▸ What you are asked to do: Once you find a line containing the word "Bvlgari" in the entries below, copy it.

▸ Listed records:
--- --- ---
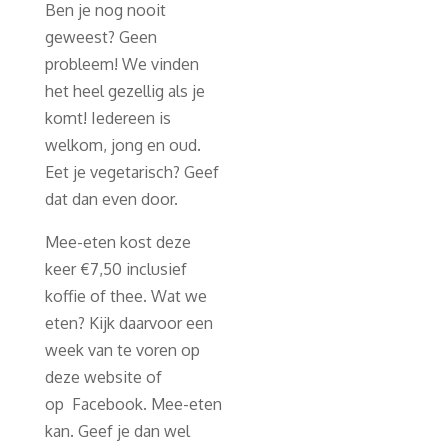
Ben je nog nooit
geweest? Geen
probleem! We vinden
het heel gezellig als je
komt! Iedereen is
welkom, jong en oud.
Eet je vegetarisch? Geef
dat dan even door.
Mee-eten kost deze
keer €7,50 inclusief
koffie of thee. Wat we
eten? Kijk daarvoor een
week van te voren op
deze website of
op Facebook. Mee-eten
kan. Geef je dan wel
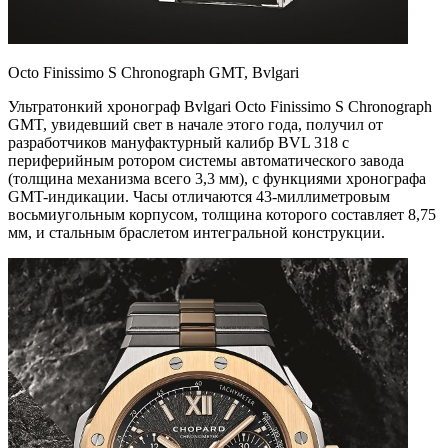
Octo Finissimo S Chronograph GMT, Bvlgari
Ультратонкий хронограф Bvlgari Octo Finissimo S Chronograph
GMT, увидевший свет в начале этого года, получил от
разработчиков мануфактурный калибр BVL 318 с
периферийным ротором системы автоматического завода
(толщина механизма всего 3,3 мм), с функциями хронографа
GMT-индикации. Часы отличаются 43-миллиметровым
восьмиугольным корпусом, толщина которого составляет 8,75
мм, и стальным браслетом интегральной конструкции.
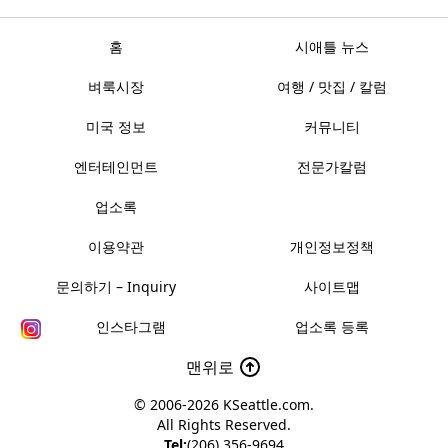
홈
시애틀 뉴스
벼룩시장
여행 / 맛집 / 칼럼
미국 정보
커뮤니티
엔터테인먼트
전문가칼럼
업소록
이용약관
개인정보정책
문의하기 – Inquiry
사이트맵
인스타그램
업소록 등록
맨위로
© 2006-2026
KSeattle.com
.
All Rights Reserved.
Tel:
(206) 356-9694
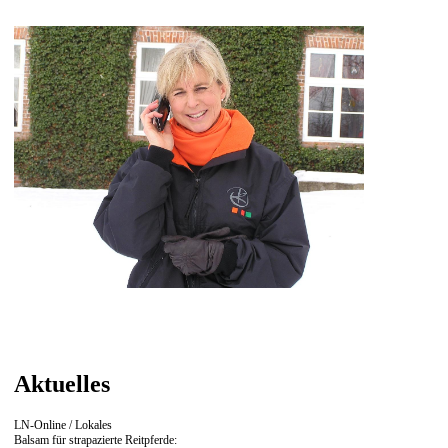
Aktuelles
LN-Online / Lokales
Balsam für strapazierte Reitpferde:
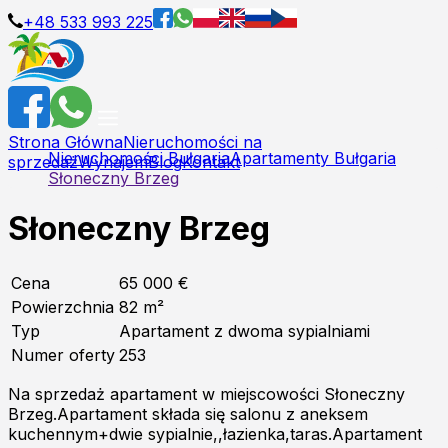
+48 533 993 225
Strona Główna
Nieruchomości na
Nieruchomości Bułgaria
Apartamenty Bułgaria
sprzedaż
Wynajem
Blog
Kontakt
Słoneczny Brzeg
Słoneczny Brzeg
Cena
65 000 €
Powierzchnia
82
m²
Typ
Apartament z dwoma sypialniami
Numer oferty
253
Na sprzedaż apartament w miejscowości Słoneczny
Brzeg.Apartament składa się salonu z aneksem
kuchennym+dwie sypialnie,,łazienka,taras.Apartament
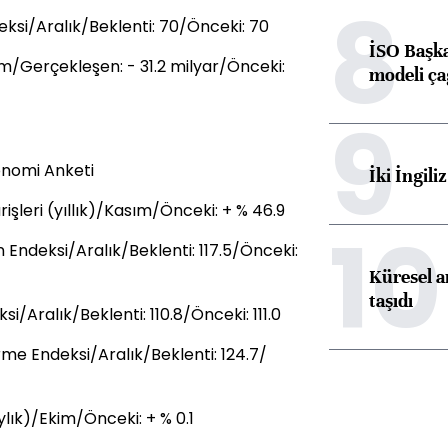
8
ksi/Aralık/Beklenti: 70/Önceki: 70
İSO Başka
m/Gerçekleşen: - 31.2 milyar/Önceki:
modeli ça
9
onomi Anketi
İki İngili
leri (yıllık)/Kasım/Önceki: + % 46.9
10
Endeksi/Aralık/Beklenti: 117.5/Önceki:
Küresel ar
taşıdı
/Aralık/Beklenti: 110.8/Önceki: 111.0
me Endeksi/Aralık/Beklenti: 124.7/
ylık)/Ekim/Önceki: + % 0.1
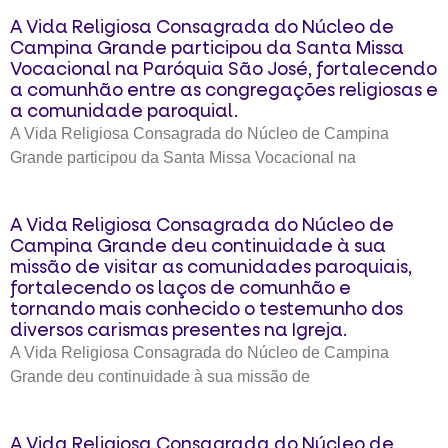
A Vida Religiosa Consagrada do Núcleo de
Campina Grande participou da Santa Missa
Vocacional na Paróquia São José, fortalecendo
a comunhão entre as congregações religiosas e
a comunidade paroquial.
A Vida Religiosa Consagrada do Núcleo de Campina
Grande participou da Santa Missa Vocacional na
A Vida Religiosa Consagrada do Núcleo de
Campina Grande deu continuidade à sua
missão de visitar as comunidades paroquiais,
fortalecendo os laços de comunhão e
tornando mais conhecido o testemunho dos
diversos carismas presentes na Igreja.
A Vida Religiosa Consagrada do Núcleo de Campina
Grande deu continuidade à sua missão de
A Vida Religiosa Consagrada do Núcleo de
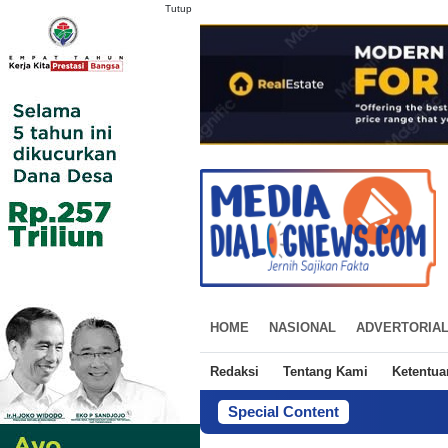
Tutup
HOME
NASIONAL
ADVERTORIA
Redaksi
Tentang Kami
Ketentu
Special Content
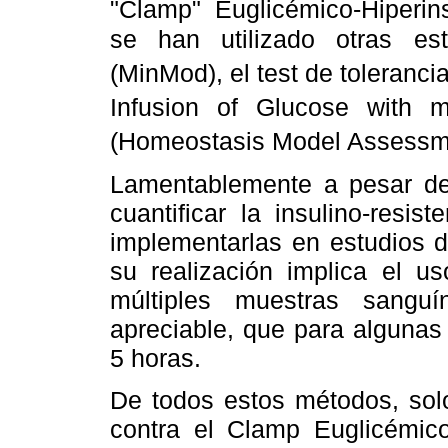
"Clamp" Euglicémico-Hiperin
se han utilizado otras e
(MinMod), el test de tolerancia
Infusion of Glucose with 
(Homeostasis Model Assessm
Lamentablemente a pesar de
cuantificar la insulino-resis
implementarlas en estudios 
su realización implica el u
múltiples muestras sangu
apreciable, que para algunas
5 horas.
De todos estos métodos, solo
contra el Clamp Euglicémico-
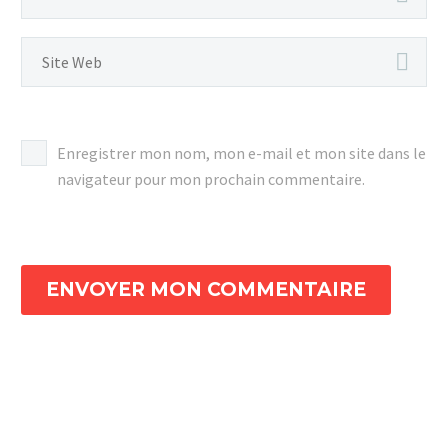
Enregistrer mon nom, mon e-mail et mon site dans le
navigateur pour mon prochain commentaire.
ENVOYER MON COMMENTAIRE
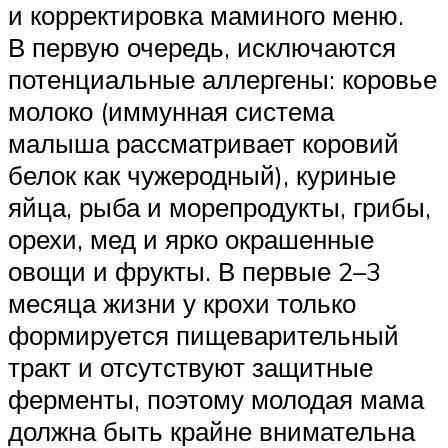
и корректировка маминого меню.
В первую очередь, исключаются
потенциальные аллергены: коровье
молоко (иммунная система
малыша рассматривает коровий
белок как чужеродный), куриные
яйца, рыба и морепродукты, грибы,
орехи, мед и ярко окрашенные
овощи и фрукты. В первые 2–3
месяца жизни у крохи только
формируется пищеварительный
тракт и отсутствуют защитные
ферменты, поэтому молодая мама
должна быть крайне внимательна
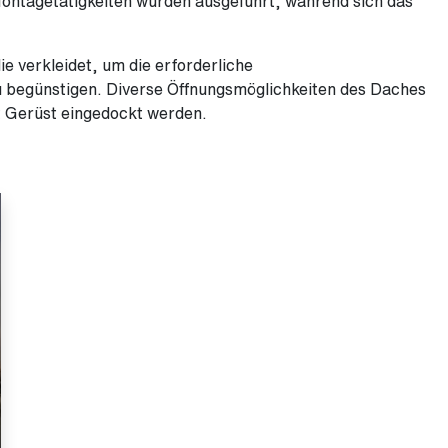
ontagetätigkeiten wurden ausgeführt, während sich das
 verkleidet, um die erforderliche
u begünstigen. Diverse Öffnungsmöglichkeiten des Daches
t Gerüst eingedockt werden.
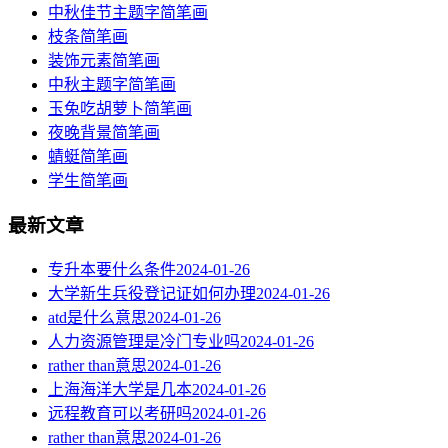
中秋佳节主题字简笔画
枝条简笔画
装饰元素简笔画
中秋主题字简笔画
玉兔吃胡萝卜简笔画
夜晚背景简笔画
蜻蜓简笔画
学生简笔画
最新文章
专升本要什么条件
2024-01-26
大学新生兵役登记证如何办理
2024-01-26
atd是什么意思
2024-01-26
人力资源管理是冷门专业吗
2024-01-26
rather than意思
2024-01-26
上海海洋大学是几本
2024-01-26
远程教育可以考研吗
2024-01-26
rather than意思
2024-01-26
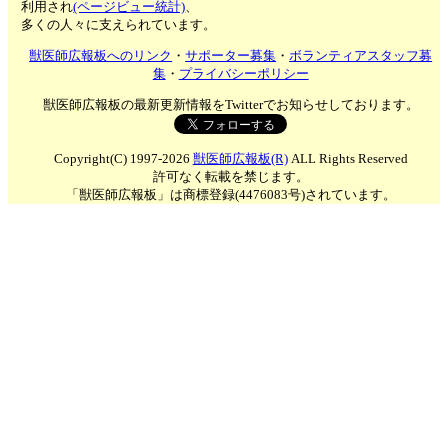
利用され
(ページビュー統計)
、
多くの人々に支えられています。
獣医師広報板へのリンク
・
サポーター募集
・
ボランティアスタッフ募
集
・
プライバシーポリシー
獣医師広報板の最新更新情報をTwitterでお知らせしております。
Copyright(C) 1997-2026
獣医師広報板(R)
ALL Rights Reserved
許可なく転載を禁じます。
「獣医師広報板」は商標登録(4476083号)されています。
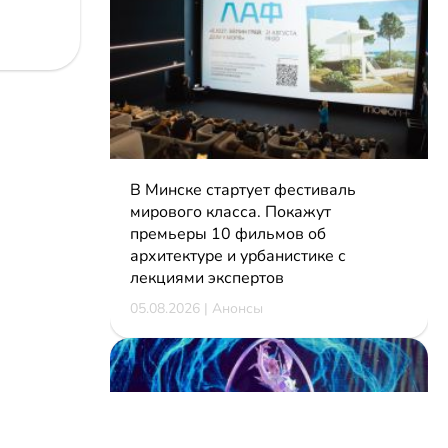
В Минске стартует фестиваль
мирового класса. Покажут
премьеры 10 фильмов об
архитектуре и урбанистике с
лекциями экспертов
05.08.2026 | Анонсы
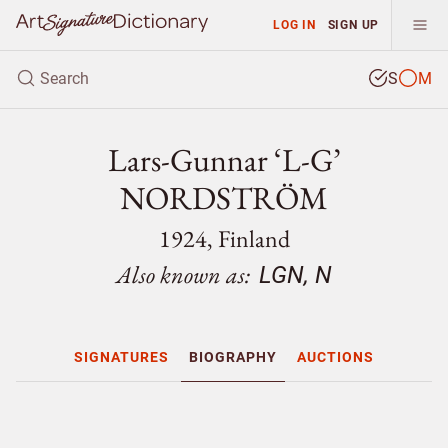
LOG IN
SIGN UP
S
M
Lars-Gunnar ‘L-G’
NORDSTRÖM
1924, Finland
Also known as:
LGN, N
SIGNATURES
BIOGRAPHY
AUCTIONS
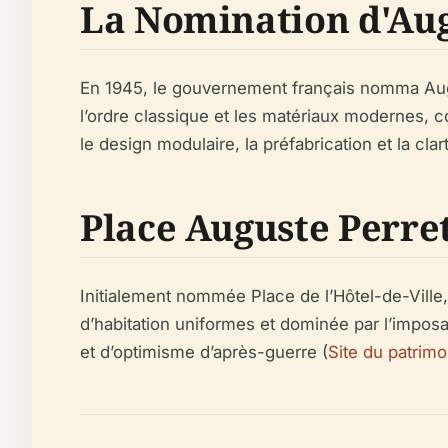
La Nomination d'Augu
En 1945, le gouvernement français nomma Augus
l’ordre classique et les matériaux modernes, co
le design modulaire, la préfabrication et la cl
Place Auguste Perre
Initialement nommée Place de l’Hôtel-de-Ville
d’habitation uniformes et dominée par l’imposan
et d’optimisme d’après-guerre (
Site du patrim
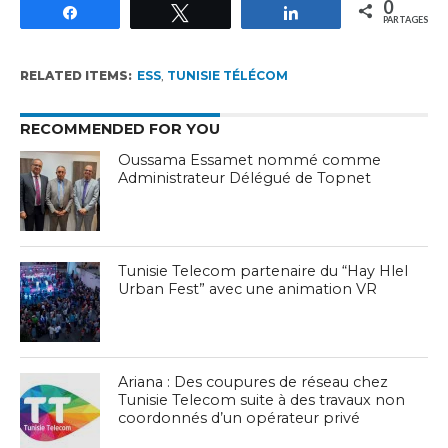
0
Partagez
Tweetez
Partagez
PARTAGES
RELATED ITEMS:
ESS
,
TUNISIE TÉLÉCOM
RECOMMENDED FOR YOU
Oussama Essamet nommé comme
Administrateur Délégué de Topnet
Tunisie Telecom partenaire du “Hay Hlel
Urban Fest” avec une animation VR
Ariana : Des coupures de réseau chez
Tunisie Telecom suite à des travaux non
coordonnés d’un opérateur privé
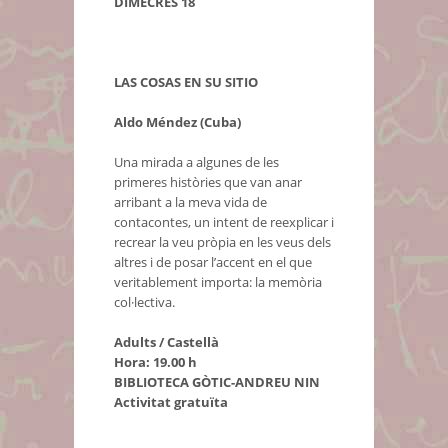
DIMECRES 18
LAS COSAS EN SU SITIO
Aldo Méndez (Cuba)
Una mirada a algunes de les
primeres històries que van anar
arribant a la meva vida de
contacontes, un intent de reexplicar i
recrear la veu pròpia en les veus dels
altres i de posar l’accent en el que
veritablement importa: la memòria
col·lectiva.
Adults / Castellà
Hora: 19.00 h
BIBLIOTECA GÒTIC-ANDREU NIN
Activitat gratuïta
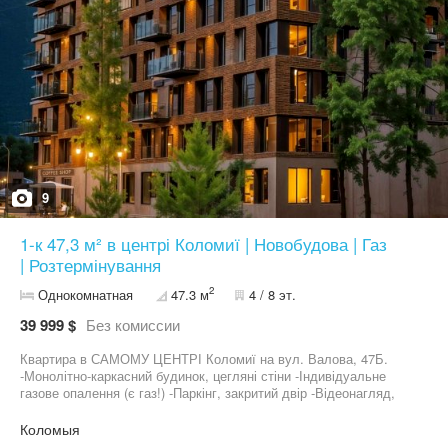
9
1-к 47,3 м² в центрі Коломиї | Новобудова | Газ
| Розтермінування
2
Однокомнатная
47.3 м
4 / 8 эт.
39 999 $
Без комиссии
Квартира в САМОМУ ЦЕНТРІ Коломиї на вул. Валова, 47Б.
-Монолітно-каркасний будинок, цегляні стіни -Індивідуальне
газове опалення (є газ!) -Паркінг, закритий двір -Відеонагляд,
охорона -Генератор Інфраструктура комплексу: Басейн + SPA |
Ресторан | Садок і школа | Спортзал Надійний забудовний - MBA
Коломыя
Development Group, який має наразі здані б удинки ЖК "Рубін" та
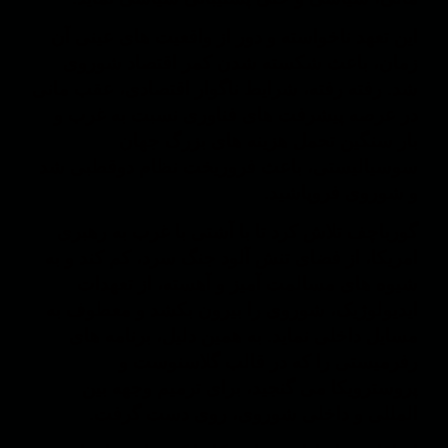
این تعهد ناخواسته و دور از واقعیت های عینی آن
زمان، باعث شکسته شدن کمر اقتصاد شوروی
شد. رفته رفته، شرایط ناگوار اقتصادی، عقب مانی
در عرصه پیشرفت های فناوری نسبت به غرب و
بار سنگین تحمل هزینه های بزرگ جهان
سوسیالیستی، باعث فروریخت نظام دوقطبی شد
و شوروی فروپاشید.
گورباچف تلاش کرد تا با آشتی با غرب به رهبری
امریکا، از فضای تنش آلود جنگ سرد، کم کند و به
شیوه های مسالمت آمیز و آهسته، از تعهدات
ایدیولوژیک، شوروی را بیرون بکشد و معطوف به
مسایل داخلی نماید. به همین دلیل، برنامه های
رفرمیستی را که در قالب گلاسنوست و
پروسترویکا می گنجید، برای ترمیم وجهه بین
المللی و داخلی شوروی، روی دست گرفت.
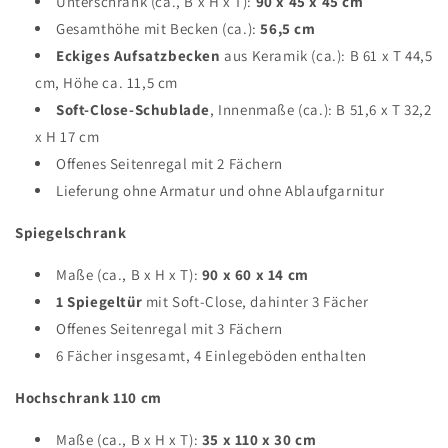
Unterschrank (ca., B x H x T):
90 x 45 x 45 cm
Gesamthöhe mit Becken (ca.):
56,5 cm
Eckiges Aufsatzbecken
aus Keramik (ca.): B 61 x T 44,5
cm, Höhe ca. 11,5 cm
Soft-Close-Schublade
, Innenmaße (ca.): B 51,6 x T 32,2
x H 17 cm
Offenes Seitenregal mit 2 Fächern
Lieferung ohne Armatur und ohne Ablaufgarnitur
Spiegelschrank
MELDEN SIE SICH AN UND
Maße (ca., B x H x T):
90 x 60 x 14 cm
1 Spiegeltür
mit Soft-Close, dahinter 3 Fächer
ERHALTEN SIE 3% RABATT
Offenes Seitenregal mit 3 Fächern
6 Fächer insgesamt, 4 Einlegeböden enthalten
Abonnieren Sie unseren Newsletter und erhalten Sie 3% Rabatt
auf alle Produkte
Hochschrank 110 cm
Maße (ca., B x H x T):
35 x 110 x 30 cm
--- --- ---
▸ Task response:
Octo Finissimo S Chronograph GMT, Bvlgari
Ультратонкий хронограф Bvlgari Octo Finissimo S Chronograph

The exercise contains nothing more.